BEGIN Exercise inputs

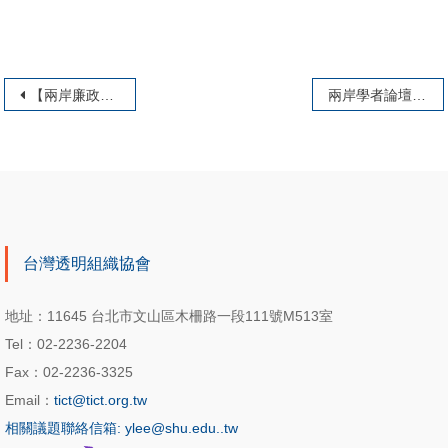
文章導覽
【兩岸廉政志工交流 台藝大VS.湖南大學】
兩岸學者論壇 【公民素養與廉政治理】學術研討會
台灣透明組織協會
地址：11645 台北市文山區木柵路一段111號M513室
Tel：02-2236-2204
Fax：02-2236-3325
Email：
tict@tict.org.tw
相關議題聯絡信箱: ylee@shu.edu..tw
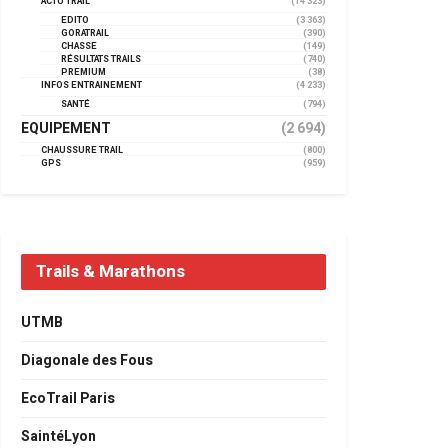
ACTU TRAIL
(14 323)
EDITO
(3 363)
GORATRAIL
(390)
CHASSE
(149)
RÉSULTATS TRAILS
(740)
PREMIUM
(38)
INFOS ENTRAINEMENT
(4 233)
SANTÉ
(794)
EQUIPEMENT
(2 694)
CHAUSSURE TRAIL
(800)
GPS
(959)
Trails & Marathons
UTMB
Diagonale des Fous
EcoTrail Paris
SaintéLyon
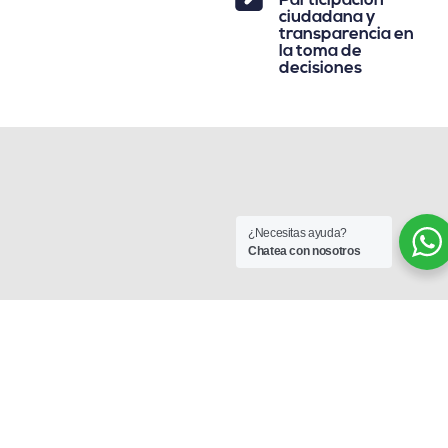
Participación
ciudadana y
transparencia en
la toma de
decisiones
¿Necesitas ayuda?
Chatea con nosotros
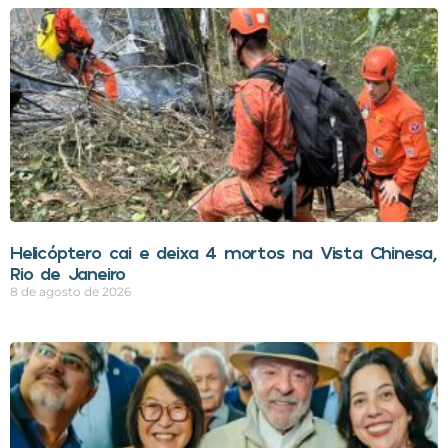
Helicóptero cai e deixa 4 mortos na Vista Chinesa,
Rio de Janeiro
8 de agosto de 2026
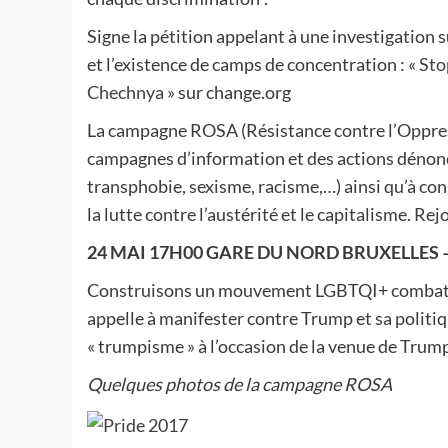
Signe la pétition appelant à une investigation
et l’existence de camps de concentration : «
Stop
Chechnya
» sur change.org
La campagne ROSA (Résistance contre l’Oppressi
campagnes d’information et des actions dénon
transphobie, sexisme, racisme,…) ainsi qu’à cons
la lutte contre l’austérité et le capitalisme. Rej
24 MAI 17H00 GARE DU NORD BRUXELLES – Pa
Construisons un mouvement LGBTQI+ combatif. 
appelle à manifester contre Trump et sa politi
« trumpisme » à l’occasion de la venue de Tru
Quelques photos de la campagne ROSA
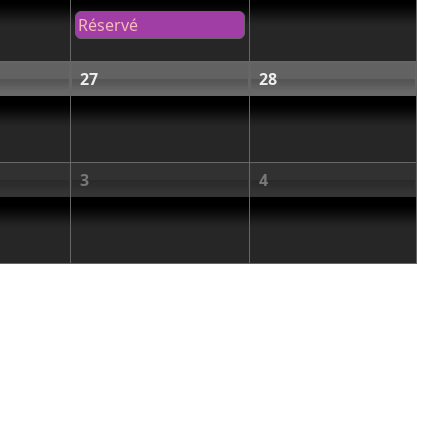
Réservé
27
28
3
4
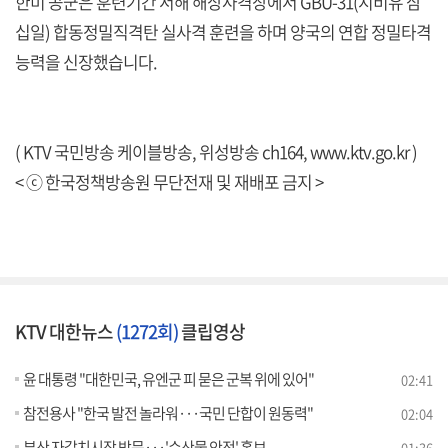
한미 공군은 훈련기간 서해 해상사격장에서 GBU-31(지비유 삼
십일) 합동정밀직격탄 실사격 훈련을 하며 양국의 연합 정밀타격
능력을 신장했습니다.
( KTV 국민방송 케이블방송, 위성방송 ch164,
www.ktv.go.kr
)
< ⓒ 한국정책방송원 무단전재 및 재배포 금지 >
KTV 대한뉴스
(1272회)
클립영상
윤 대통령 "대한민국, 유엔군 피 묻은 군복 위에 있어"
02:41
참전용사 "한국 발전 놀라워···국민 단합이 원동력"
02:04
부산 자갈치시장 방문···'수산물 안전' 홍보
01:36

END Exercise inputs

# [Task to complete]
Produce a verbatim copy of every entry, excluding pictures.

# [Written solution]
文章導覽
【兩岸廉政志工交流 台藝大VS.湖南大學】
兩岸學者論壇 【公民素養與廉政治理】學術研討會
台灣透明組織協會
地址：11645 台北市文山區木柵路一段111號M513室
Tel：02-2236-2204
Fax：02-2236-3325
Email：
tict@tict.org.tw
相關議題聯絡信箱: ylee@shu.edu..tw
ACTU TRAIL
(14 323)
EDITO
(3 363)
GORATRAIL
(390)
CHASSE
(149)
RÉSULTATS TRAILS
(740)
PREMIUM
(38)
INFOS ENTRAINEMENT
(4 233)
SANTÉ
(794)
EQUIPEMENT
(2 694)
CHAUSSURE TRAIL
(800)
GPS
(959)
Trails & Marathons
UTMB
Diagonale des Fous
EcoTrail Paris
SaintéLyon
Participación
ciudadana y
transparencia en
la toma de
decisiones
¿Necesitas ayuda?
Chatea con nosotros
Helicóptero cai e deixa 4 mortos na Vista Chinesa,
Rio de Janeiro
8 de agosto de 2026
Signe la pétition appelant à une investigation
et l’existence de camps de concentration : «
Stop
Chechnya
» sur change.org
La campagne ROSA (Résistance contre l’Oppressi
campagnes d’information et des actions dénon
transphobie, sexisme, racisme,…) ainsi qu’à cons
la lutte contre l’austérité et le capitalisme. Rej
24 MAI 17H00 GARE DU NORD BRUXELLES – Pa
Construisons un mouvement LGBTQI+ combatif. 
appelle à manifester contre Trump et sa politi
« trumpisme » à l’occasion de la venue de Tru
Quelques photos de la campagne ROSA
Réservé
27
28
3
4
한미 공군은 훈련기간 서해 해상사격장에서 GBU-31(지비유 삼
십일) 합동정밀직격탄 실사격 훈련을 하며 양국의 연합 정밀타격
능력을 신장했습니다.
( KTV 국민방송 케이블방송, 위성방송 ch164,
www.ktv.go.kr
)
< ⓒ 한국정책방송원 무단전재 및 재배포 금지 >
KTV 대한뉴스
(1272회)
클립영상
윤 대통령 "대한민국, 유엔군 피 묻은 군복 위에 있어"
02:41
참전용사 "한국 발전 놀라워···국민 단합이 원동력"
02:04
부산 자갈치시장 방문···'수산물 안전' 홍보
01:36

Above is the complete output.